◆ **The data**:

BEGIN

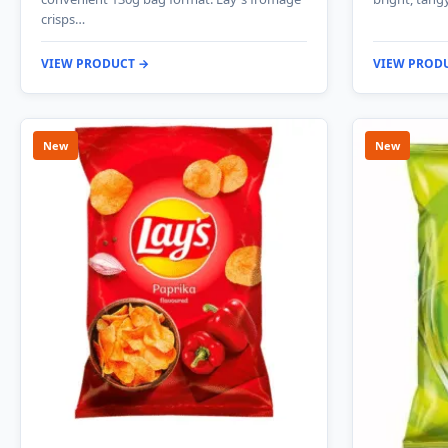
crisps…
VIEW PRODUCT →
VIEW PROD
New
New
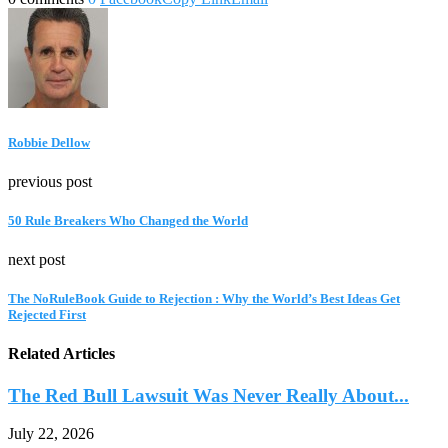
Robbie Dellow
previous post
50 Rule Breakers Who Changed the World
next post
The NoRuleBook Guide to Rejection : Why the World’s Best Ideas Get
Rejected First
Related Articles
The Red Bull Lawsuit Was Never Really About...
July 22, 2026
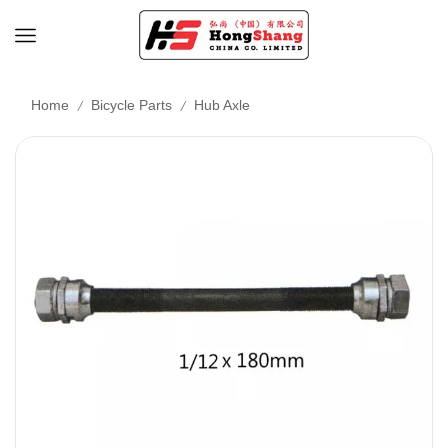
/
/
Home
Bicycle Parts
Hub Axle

END
BEGIN

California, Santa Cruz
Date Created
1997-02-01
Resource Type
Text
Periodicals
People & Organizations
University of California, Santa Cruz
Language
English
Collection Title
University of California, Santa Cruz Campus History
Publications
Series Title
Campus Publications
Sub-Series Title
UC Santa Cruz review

END
BEGIN

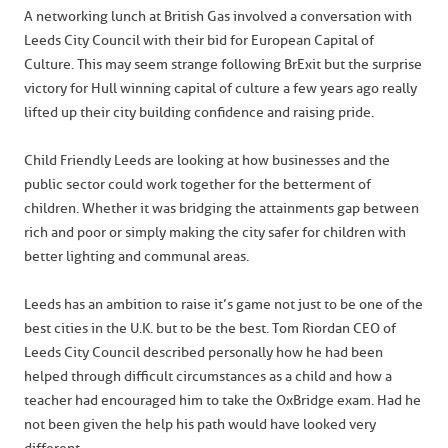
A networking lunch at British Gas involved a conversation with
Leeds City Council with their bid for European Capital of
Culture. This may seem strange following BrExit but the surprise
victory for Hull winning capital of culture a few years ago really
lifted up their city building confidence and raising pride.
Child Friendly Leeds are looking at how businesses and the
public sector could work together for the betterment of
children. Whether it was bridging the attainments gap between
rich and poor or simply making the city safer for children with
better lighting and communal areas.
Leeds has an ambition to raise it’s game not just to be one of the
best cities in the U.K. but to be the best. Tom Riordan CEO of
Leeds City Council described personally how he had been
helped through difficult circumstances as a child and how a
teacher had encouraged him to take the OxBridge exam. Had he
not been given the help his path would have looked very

END

◆ **The problem**: Look through the data above and return each line where the string "Council" occurs.

◆ **Solution to this exercise**:
Leeds City Council with their bid for European Capital of
Leeds City Council described personally how he had been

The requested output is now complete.